* Your goal *
Using the material below, tally each line with the string "فایل" and report only the total.

---

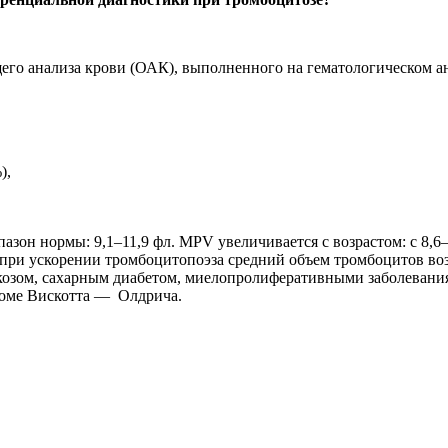
о анализа крови (ОАК), выполненного на гематологическом ан
),
азон нормы: 9,1–11,9 фл. MPV увеличивается с возрастом: с 8,6–8
ри ускорении тромбоцитопоэза средний объем тромбоцитов воз
озом, сахарным диабетом, миелопролиферативными заболевания
роме Вискотта — Олдрича.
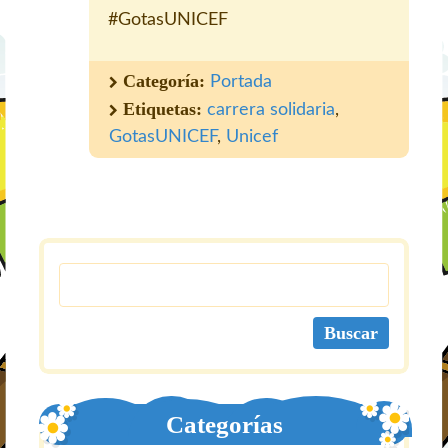
#GotasUNICEF
Categoría:
Portada
Etiquetas:
carrera solidaria
,
GotasUNICEF
,
Unicef
Categorías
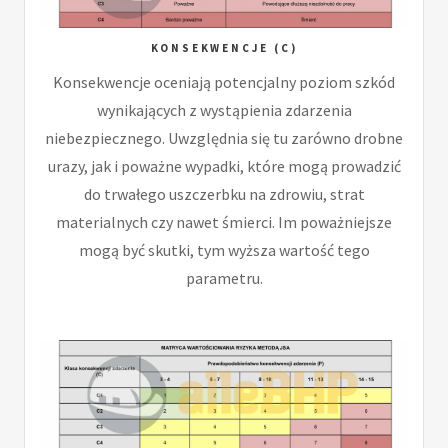
KONSEKWENCJE (C)
Konsekwencje oceniają potencjalny poziom szkód
wynikających z wystąpienia zdarzenia
niebezpiecznego. Uwzględnia się tu zarówno drobne
urazy, jak i poważne wypadki, które mogą prowadzić
do trwałego uszczerbku na zdrowiu, strat
materialnych czy nawet śmierci. Im poważniejsze
mogą być skutki, tym wyższa wartość tego
parametru.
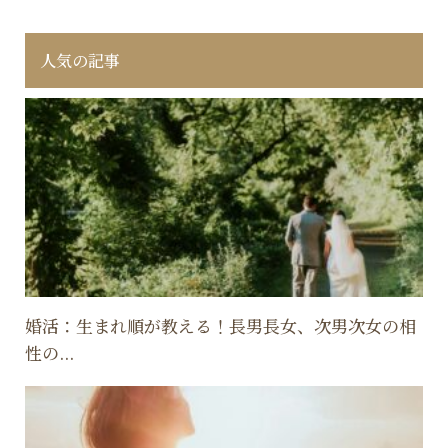
人気の記事
婚活：生まれ順が教える！長男長女、次男次女の相
性の...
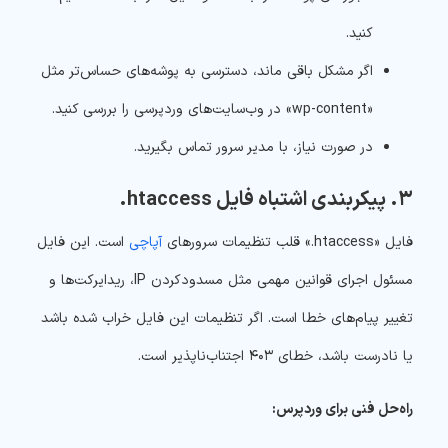
کنید.
اگر مشکل باقی ماند، دسترسی به پوشه‌های حساس‌تر مثل
«wp-content» در وب‌سایت‌های وردپرسی را بررسی کنید.
در صورت نیاز، با مدیر سرور تماس بگیرید.
۳. پیکربندی اشتباه فایل htaccess.
فایل «htaccess.» قلب تنظیمات سرورهای
آپاچی
است. این فایل
مسئول اجرای قوانین مهمی مثل مسدودکردن IP، ریدایرکت‌ها و
تغییر پیام‌های خطا است. اگر تنظیمات این فایل خراب شده باشد
یا نادرست باشد، خطای ۴۰۳ اجتناب‌ناپذیر است.
راه‌حل فنی برای وردپرس:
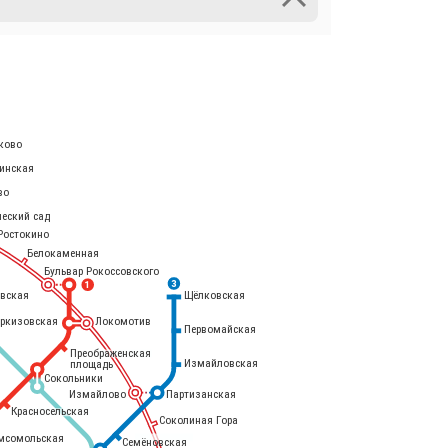
ково
инская
во
ческий сад
Ростокино
Белокаменная
Бульвар Рокоссовского
3
1
евская
Щёлковская
еркизовская
Локомотив
Первомайская
Преображенская
Измайловская
площадь
Сокольники
Измайлово
Партизанская
Красносельская
Соколиная Гора
мсомольская
Семёновская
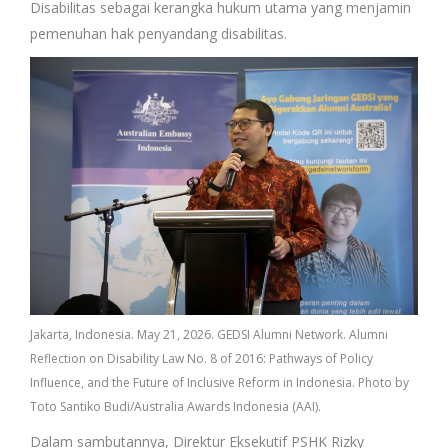
Disabilitas sebagai kerangka hukum utama yang menjamin
pemenuhan hak penyandang disabilitas.
Jakarta, Indonesia. May 21, 2026. GEDSI Alumni Network. Alumni
Reflection on Disability Law No. 8 of 2016: Pathways of Policy
Influence, and the Future of Inclusive Reform in Indonesia. Photo by
Toto Santiko Budi/Australia Awards Indonesia (AAI).
Dalam sambutannya, Direktur Eksekutif PSHK Rizky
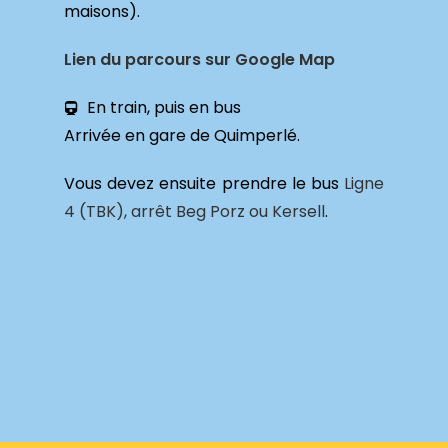
maisons).
Lien du parcours sur Google Map
En train, puis en bus
Arrivée en gare de Quimperlé.
Vous devez ensuite prendre le bus
Ligne
4 (TBK), arrêt Beg Porz ou Kersell
.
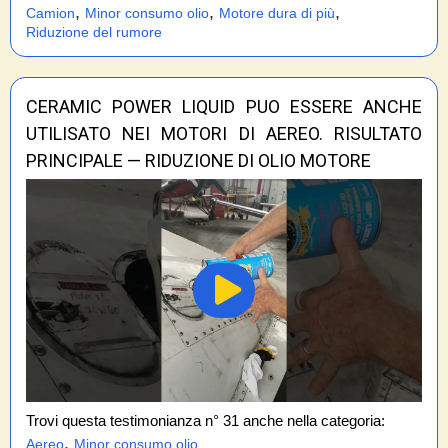
,
,
,
Camion
Minor consumo olio
Motore dura di più
Riduzione del rumore
CERAMIC POWER LIQUID PUO ESSERE ANCHE
UTILISATO NEI MOTORI DI AEREO. RISULTATO
PRINCIPALE — RIDUZIONE DI OLIO MOTORE
Trovi questa testimonianza n° 31 anche nella categoria:
,
Aereo
Minor consumo olio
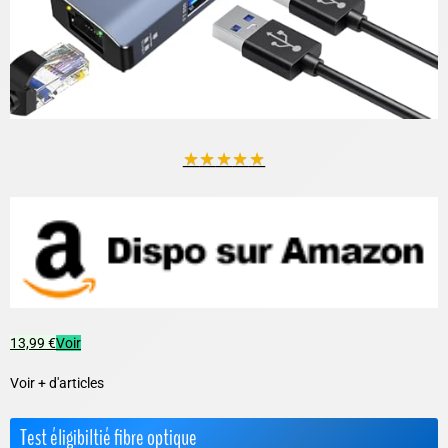
★
★
★
★
★
13,99 €
Voir
Voir + d'articles
Test éligibiltié fibre optique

---

* Answer to this task *
4